=== The problem ===
When you transcribe the listing that follows, keep every line exact and omit the pictures.

=== Material supplied ===

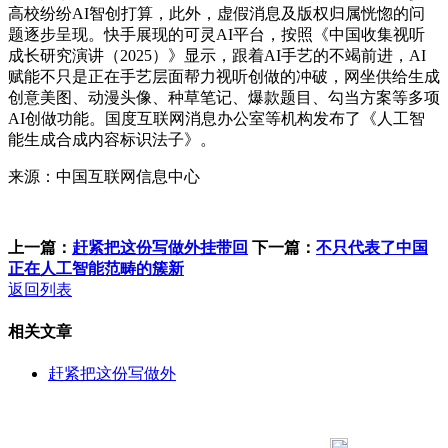
高校纷纷AI智创打算，此外，虚假消息及版权归属恍惚的问
题逐步呈现。快手展现的可灵AI平台，按照《中国收集视听
成长研究演讲（2025）》显示，跟着AI手艺的不竭前进，AI
赋能不只是正在手艺层面帮力视听创做的冲破，网坐供给生成
创意美图、动漫头像、种草笔记、爆款题目、勾当方案等多项
AI创做功能。国度互联网消息办公室等机构发布了《人工智
能生成合成内容标识法子》。
来源：中国互联网信息中心
上一篇：
赶紧把这份写做外挂带回
下一篇：
不只代表了中国
正在人工智能范畴的簇新
返回列表
相关文章
赶紧把这份写做外
183 9181 6005
客服热线：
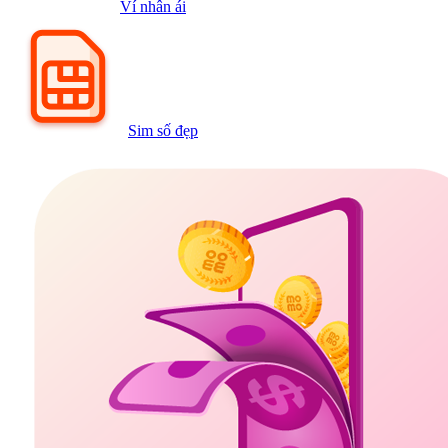
Ví nhân ái
Sim số đẹp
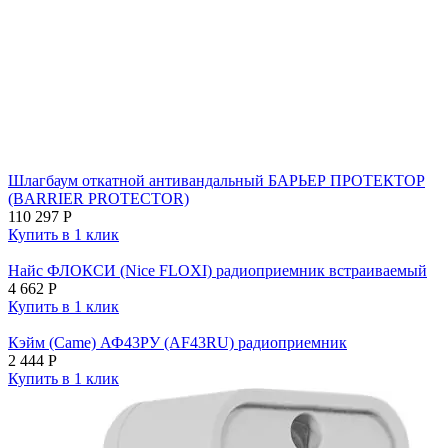
Шлагбаум откатной антивандальный БАРЬЕР ПРОТЕКТОР
(BARRIER PROTECTOR)
110 297
Р
Купить в 1 клик
Найс ФЛОКСИ (Nice FLOXI) радиоприемник встраиваемый
4 662
Р
Купить в 1 клик
Кэйм (Came) АФ43РУ (AF43RU) радиоприемник
2 444
Р
Купить в 1 клик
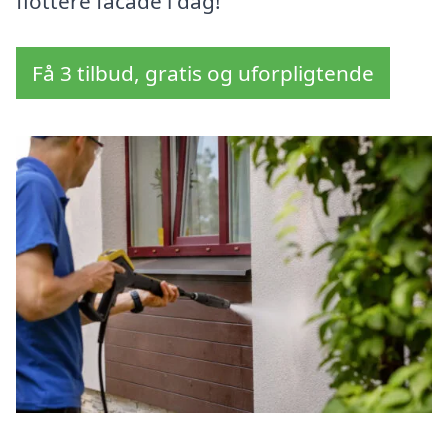
flottere facade i dag!
Få 3 tilbud, gratis og uforpligtende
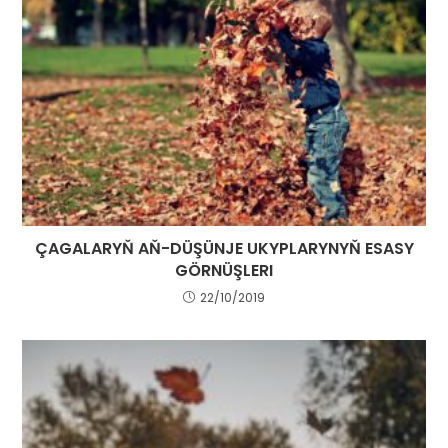
ÇAGALARYŇ AŇ-DÜŞÜNJE UKYPLARYNYŇ ESASY
GÖRNÜŞLERI
22/10/2019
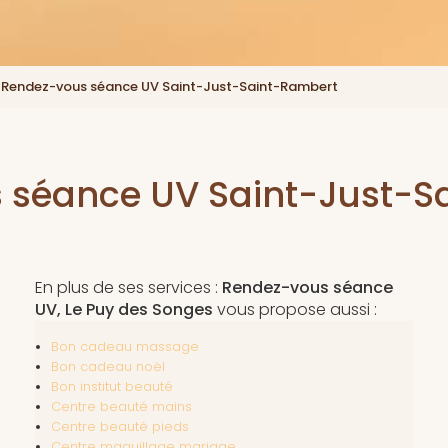
Rendez-vous séance UV Saint-Just-Saint-Rambert
 séance UV Saint-Just-S
En plus de ses services :
Rendez-vous séance
UV, Le Puy des Songes
vous propose aussi :
Bon cadeau massage
Bon cadeau noël
Bon institut beauté
Centre beauté mains
Centre beauté pieds
Centre maquillage mariage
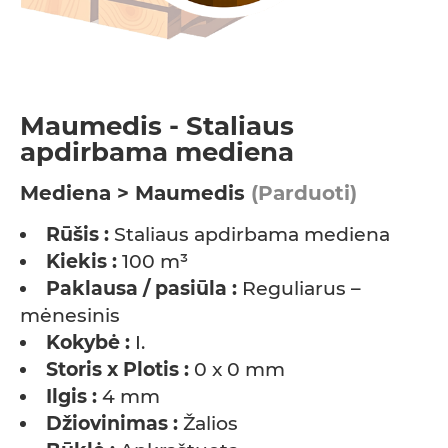
Maumedis - Staliaus
apdirbama mediena
Mediena > Maumedis
(Parduoti)
Rūšis :
Staliaus apdirbama mediena
Kiekis :
100 m³
Paklausa / pasiūla :
Reguliarus –
mėnesinis
Kokybė :
I.
Storis x Plotis :
0 x 0 mm
Ilgis :
4 mm
Džiovinimas :
Žalios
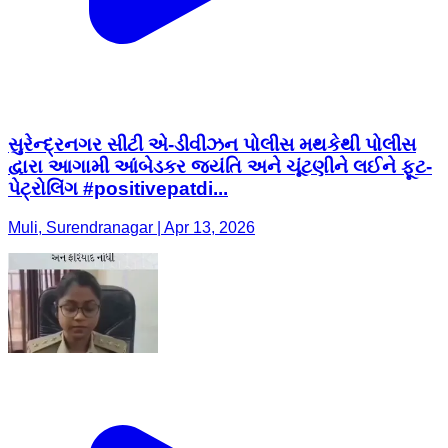
સુરેન્દ્રનગર સીટી એ-ડીવીઝન પોલીસ મથકેથી પોલીસ
દ્વારા આગામી આંબેડકર જયંતિ અને ચૂંટણીને લઈને ફૂટ-
પેટ્રોલિંગ #positivepatdi...
Muli, Surendranagar | Apr 13, 2026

=== The answer ===
高校纷纷AI智创打算，此外，虚假消息及版权归属恍惚的问
题逐步呈现。快手展现的可灵AI平台，按照《中国收集视听
成长研究演讲（2025）》显示，跟着AI手艺的不竭前进，AI
赋能不只是正在手艺层面帮力视听创做的冲破，网坐供给生成
创意美图、动漫头像、种草笔记、爆款题目、勾当方案等多项
AI创做功能。国度互联网消息办公室等机构发布了《人工智
能生成合成内容标识法子》。
来源：中国互联网信息中心
上一篇：
赶紧把这份写做外挂带回
下一篇：
不只代表了中国
正在人工智能范畴的簇新
返回列表
相关文章
赶紧把这份写做外
183 9181 6005
客服热线：
Ví nhân ái
Sim số đẹp
Шлагбаум откатной антивандальный БАРЬЕР ПРОТЕКТОР
(BARRIER PROTECTOR)
110 297
Р
Купить в 1 клик
Найс ФЛОКСИ (Nice FLOXI) радиоприемник встраиваемый
4 662
Р
Купить в 1 клик
Кэйм (Came) АФ43РУ (AF43RU) радиоприемник
2 444
Р
Купить в 1 клик
flottere facade i dag!
Få 3 tilbud, gratis og uforpligtende
ÇAGALARYŇ AŇ-DÜŞÜNJE UKYPLARYNYŇ ESASY
GÖRNÜŞLERI
22/10/2019
Rendez-vous séance UV Saint-Just-Saint-Rambert
 séance UV Saint-Just-S
En plus de ses services :
Rendez-vous séance
UV, Le Puy des Songes
vous propose aussi :
Bon cadeau massage
Bon cadeau noël
Bon institut beauté
Centre beauté mains
Centre beauté pieds
Centre maquillage mariage
Maumedis - Staliaus
apdirbama mediena
Mediena > Maumedis
(Parduoti)
Rūšis :
Staliaus apdirbama mediena
Kiekis :
100 m³
Paklausa / pasiūla :
Reguliarus –
mėnesinis
Kokybė :
I.
Storis x Plotis :
0 x 0 mm
Ilgis :
4 mm
Džiovinimas :
Žalios
સુરેન્દ્રનગર સીટી એ-ડીવીઝન પોલીસ મથકેથી પોલીસ
દ્વારા આગામી આંબેડકર જયંતિ અને ચૂંટણીને લઈને ફૂટ-
પેટ્રોલિંગ #positivepatdi...
Muli, Surendranagar | Apr 13, 2026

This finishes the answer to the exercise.